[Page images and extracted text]
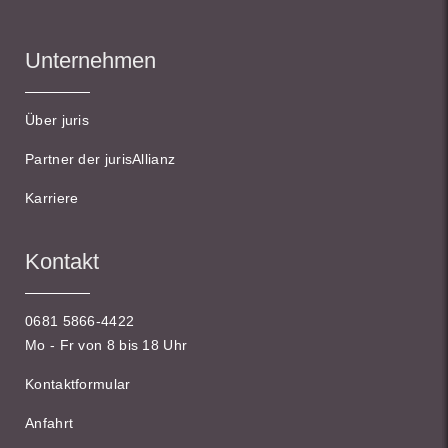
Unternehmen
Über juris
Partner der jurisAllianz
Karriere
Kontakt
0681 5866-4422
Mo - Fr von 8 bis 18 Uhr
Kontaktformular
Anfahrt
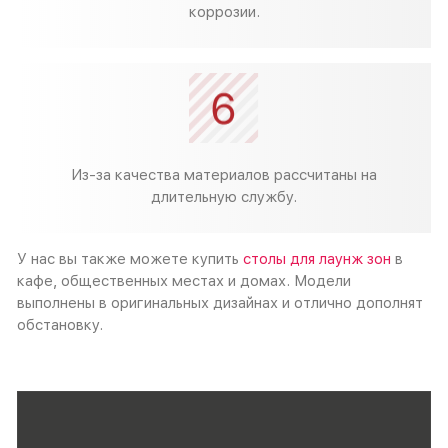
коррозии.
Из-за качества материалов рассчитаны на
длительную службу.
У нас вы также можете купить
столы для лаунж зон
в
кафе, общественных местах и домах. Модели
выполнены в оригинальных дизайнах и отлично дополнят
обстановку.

---

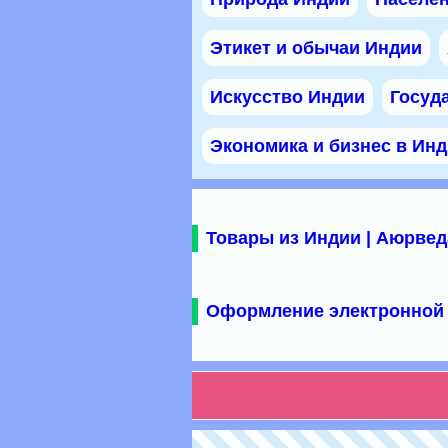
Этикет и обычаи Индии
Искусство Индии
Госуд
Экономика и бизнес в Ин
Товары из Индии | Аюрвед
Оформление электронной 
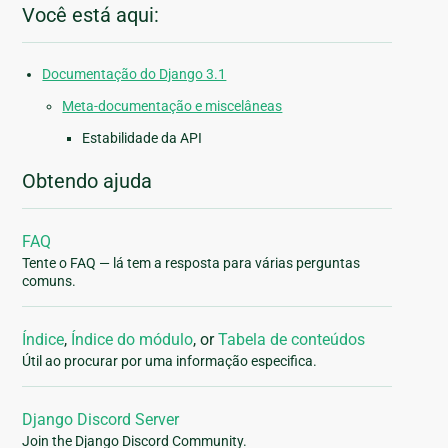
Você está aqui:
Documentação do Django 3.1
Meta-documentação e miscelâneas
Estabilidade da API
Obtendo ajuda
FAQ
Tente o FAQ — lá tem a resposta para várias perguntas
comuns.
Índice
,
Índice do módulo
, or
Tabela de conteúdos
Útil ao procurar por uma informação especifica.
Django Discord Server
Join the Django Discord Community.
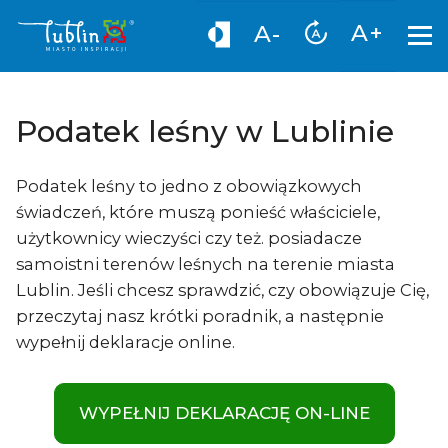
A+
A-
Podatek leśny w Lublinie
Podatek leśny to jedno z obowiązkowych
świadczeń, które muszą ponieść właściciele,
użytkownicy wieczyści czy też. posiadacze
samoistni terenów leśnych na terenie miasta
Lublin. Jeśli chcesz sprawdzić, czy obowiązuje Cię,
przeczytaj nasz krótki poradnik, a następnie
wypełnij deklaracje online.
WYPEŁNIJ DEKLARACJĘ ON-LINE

Exercise prompt:
Above are some entries; copy exactly the lines from the line with "Join the Django Discord Community." through the line with "przeczytaj nasz krótki poradnik, a następnie", both included, but none of the pictures.

Output of the task:
Join the Django Discord Community.
A+
A-
Podatek leśny w Lublinie
Podatek leśny to jedno z obowiązkowych
świadczeń, które muszą ponieść właściciele,
użytkownicy wieczyści czy też. posiadacze
samoistni terenów leśnych na terenie miasta
Lublin. Jeśli chcesz sprawdzić, czy obowiązuje Cię,
przeczytaj nasz krótki poradnik, a następnie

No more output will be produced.